Daily phonics lessons in Reception and Year 1
- We teach phonics for up to 30 minutes a day. In Reception, we build from 10-minute lessons, with additional daily oral blending games, to the full-length lesson as quickly as possible. Once a week we review the week’s teaching to help children become fluent readers.
- We follow the Little Wandle Letters and Sounds Revised expectations of progress:
- Children in Reception are taught to read and spell words using Phase 2 and 3 GPCs, and words with adjacent consonants (Phase 4) with fluency and accuracy.
- Children in Year 1 review Phase 3 and 4 and are taught to read and spell words using Phase 5 GPCs with fluency and accuracy.

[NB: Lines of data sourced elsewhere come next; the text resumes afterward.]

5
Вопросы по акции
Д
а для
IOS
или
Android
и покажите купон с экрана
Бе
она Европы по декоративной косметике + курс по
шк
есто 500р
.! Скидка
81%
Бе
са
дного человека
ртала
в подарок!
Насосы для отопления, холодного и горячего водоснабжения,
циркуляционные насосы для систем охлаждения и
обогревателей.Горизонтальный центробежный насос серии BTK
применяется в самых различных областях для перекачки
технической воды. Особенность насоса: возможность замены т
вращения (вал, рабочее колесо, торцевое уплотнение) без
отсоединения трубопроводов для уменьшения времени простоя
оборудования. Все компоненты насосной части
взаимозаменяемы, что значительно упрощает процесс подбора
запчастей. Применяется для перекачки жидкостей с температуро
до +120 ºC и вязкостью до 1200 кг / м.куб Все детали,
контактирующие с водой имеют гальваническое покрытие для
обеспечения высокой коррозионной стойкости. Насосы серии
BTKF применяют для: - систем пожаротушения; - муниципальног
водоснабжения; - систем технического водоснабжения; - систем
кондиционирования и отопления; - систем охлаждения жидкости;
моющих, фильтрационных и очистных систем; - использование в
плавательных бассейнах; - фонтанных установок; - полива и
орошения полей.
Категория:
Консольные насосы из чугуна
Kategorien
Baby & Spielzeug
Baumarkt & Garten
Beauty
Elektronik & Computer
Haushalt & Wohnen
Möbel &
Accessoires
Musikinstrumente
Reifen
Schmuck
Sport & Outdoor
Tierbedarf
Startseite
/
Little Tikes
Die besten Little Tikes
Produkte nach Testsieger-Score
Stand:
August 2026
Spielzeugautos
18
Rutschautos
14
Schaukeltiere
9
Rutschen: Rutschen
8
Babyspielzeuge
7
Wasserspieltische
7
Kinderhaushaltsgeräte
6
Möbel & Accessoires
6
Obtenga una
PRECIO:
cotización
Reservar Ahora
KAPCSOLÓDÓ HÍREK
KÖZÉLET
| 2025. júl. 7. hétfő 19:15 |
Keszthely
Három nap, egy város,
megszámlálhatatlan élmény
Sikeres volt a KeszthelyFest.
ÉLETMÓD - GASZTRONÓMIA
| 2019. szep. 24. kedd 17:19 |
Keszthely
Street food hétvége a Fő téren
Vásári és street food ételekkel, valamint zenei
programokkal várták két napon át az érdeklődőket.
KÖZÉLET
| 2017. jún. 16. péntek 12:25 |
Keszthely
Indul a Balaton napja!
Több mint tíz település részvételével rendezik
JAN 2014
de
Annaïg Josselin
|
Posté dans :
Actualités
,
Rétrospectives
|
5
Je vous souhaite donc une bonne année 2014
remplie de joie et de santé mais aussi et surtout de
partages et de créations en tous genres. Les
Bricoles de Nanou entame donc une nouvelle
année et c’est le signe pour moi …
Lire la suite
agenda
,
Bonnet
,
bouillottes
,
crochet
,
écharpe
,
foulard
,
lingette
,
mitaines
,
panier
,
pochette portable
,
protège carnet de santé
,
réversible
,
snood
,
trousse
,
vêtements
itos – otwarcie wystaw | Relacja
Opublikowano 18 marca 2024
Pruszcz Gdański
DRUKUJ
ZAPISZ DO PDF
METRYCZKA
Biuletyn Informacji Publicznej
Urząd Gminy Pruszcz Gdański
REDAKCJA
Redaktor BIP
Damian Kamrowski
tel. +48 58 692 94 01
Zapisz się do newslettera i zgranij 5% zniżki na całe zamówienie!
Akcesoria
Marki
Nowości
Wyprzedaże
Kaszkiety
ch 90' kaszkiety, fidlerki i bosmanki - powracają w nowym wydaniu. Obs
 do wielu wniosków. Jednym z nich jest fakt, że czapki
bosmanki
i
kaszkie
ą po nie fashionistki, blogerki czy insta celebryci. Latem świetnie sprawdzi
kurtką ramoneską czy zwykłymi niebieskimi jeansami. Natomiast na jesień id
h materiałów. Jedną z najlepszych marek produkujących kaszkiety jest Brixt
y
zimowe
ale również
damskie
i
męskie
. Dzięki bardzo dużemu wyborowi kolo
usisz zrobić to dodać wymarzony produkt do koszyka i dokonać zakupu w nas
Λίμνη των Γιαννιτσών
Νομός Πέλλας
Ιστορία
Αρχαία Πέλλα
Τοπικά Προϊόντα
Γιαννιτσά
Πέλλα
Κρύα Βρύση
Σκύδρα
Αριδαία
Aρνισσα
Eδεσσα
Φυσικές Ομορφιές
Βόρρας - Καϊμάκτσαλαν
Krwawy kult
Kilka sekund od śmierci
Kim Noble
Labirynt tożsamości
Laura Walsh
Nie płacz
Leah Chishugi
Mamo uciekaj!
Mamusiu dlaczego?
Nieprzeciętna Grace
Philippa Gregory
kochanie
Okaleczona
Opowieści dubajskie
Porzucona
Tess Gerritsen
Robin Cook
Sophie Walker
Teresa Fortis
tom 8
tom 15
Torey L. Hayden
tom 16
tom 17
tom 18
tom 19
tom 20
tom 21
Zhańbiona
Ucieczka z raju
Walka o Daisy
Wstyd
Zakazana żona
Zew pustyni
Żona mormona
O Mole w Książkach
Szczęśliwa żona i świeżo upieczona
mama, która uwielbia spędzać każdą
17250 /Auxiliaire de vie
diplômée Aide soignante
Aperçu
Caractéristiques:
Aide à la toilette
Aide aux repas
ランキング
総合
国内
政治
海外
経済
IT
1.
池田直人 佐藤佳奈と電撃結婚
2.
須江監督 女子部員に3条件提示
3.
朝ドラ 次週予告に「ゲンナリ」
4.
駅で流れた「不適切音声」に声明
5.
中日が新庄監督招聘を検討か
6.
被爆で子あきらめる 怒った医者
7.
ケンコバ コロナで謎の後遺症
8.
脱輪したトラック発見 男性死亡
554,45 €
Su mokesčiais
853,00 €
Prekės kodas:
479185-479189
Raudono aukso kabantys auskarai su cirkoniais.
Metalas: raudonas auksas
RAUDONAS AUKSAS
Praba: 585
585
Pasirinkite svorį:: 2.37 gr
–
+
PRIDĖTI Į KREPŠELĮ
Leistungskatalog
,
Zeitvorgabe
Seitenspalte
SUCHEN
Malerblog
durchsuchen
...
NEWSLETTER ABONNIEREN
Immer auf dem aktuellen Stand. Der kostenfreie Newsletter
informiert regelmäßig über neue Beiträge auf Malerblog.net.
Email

Keep-up lessons ensure every child learns to read
- Any child who needs additional practice has keep-up support. Keep-up lessons match the structure of class teaching, and use the same procedures, resources and mantras, but in smaller steps with more repetition, so that every child secures their learning.
- Keep up sessions also take place for any child in Year 2 and above who is not fully fluent at reading or has not passed the Phonics screening check.
Reading practice sessions
- We teach children to read through reading practice sessions.
- These are taught by a trained adult to small groups of approximately six children
- use books matched to the children’s secure phonic knowledge
- Each reading practice session has a clear focus, so that the demands of the session do not overload the children’s working memory. The reading practice sessions have been designed to focus on three key reading skills:
- prosody: teaching children to read with understanding and expression
- comprehension: teaching children to understand the text.
- The decodable reading practice book is taken home to ensure success is shared with the family.
Ensuring reading for pleasure
We value reading for pleasure highly and work hard as a school to grow our Reading for Pleasure pedagogy.
- We read to children every day. We choose these books carefully as we want children to experience a wide range of books, including books that reflect the children at our school and our local community as well as books that open windows into other worlds and cultures.
- Every classroom has an inviting book corner that encourages a love for reading. We curate these books and talk about them to entice children to read a wide range of books.
- In Reception, children have access to the reading corner every day in their free flow time and the books are continually refreshed.
- Children have a home reading record. The parent/carer records comments to share with the adults in school and the adults will write in this on a regular basis to ensure communication between home and school.
- As the children progress through the school, they are encouraged to write their own comments and keep a list of the books/authors that they have read.
- Each class visits the local library every half term.
- The school library is made available for classes to use at protected times. Children across the school have regular opportunities to engage with a wide range of Reading for Pleasure events (book fairs, author visits and national events)
Assessment is used to monitor progress and to identify any child needing additional support as soon as they need it.
- Assessment for learning is used:
- daily within class to identify children needing Keep-up support
- weekly in the review lesson to assess gaps, address these immediately and secure fluency of GPCs, words and spellings.
- Summative assessment is used:
- every six weeks to assess progress, to identify gaps in learning that need to be addressed, to identify any children needing additional support and to plan the Keep-up support that they need.
- Children in Year 1 sit the Phonics screening check. Any child not passing the check re-sits it in Year 2.
Ongoing assessment for catch-up
- Children in Year 2 to 6 are assessed through:
- their teacher’s ongoing formative assessment
- the Little Wandle Letters and Sounds placement assessment
- appropriate half-termly assessments.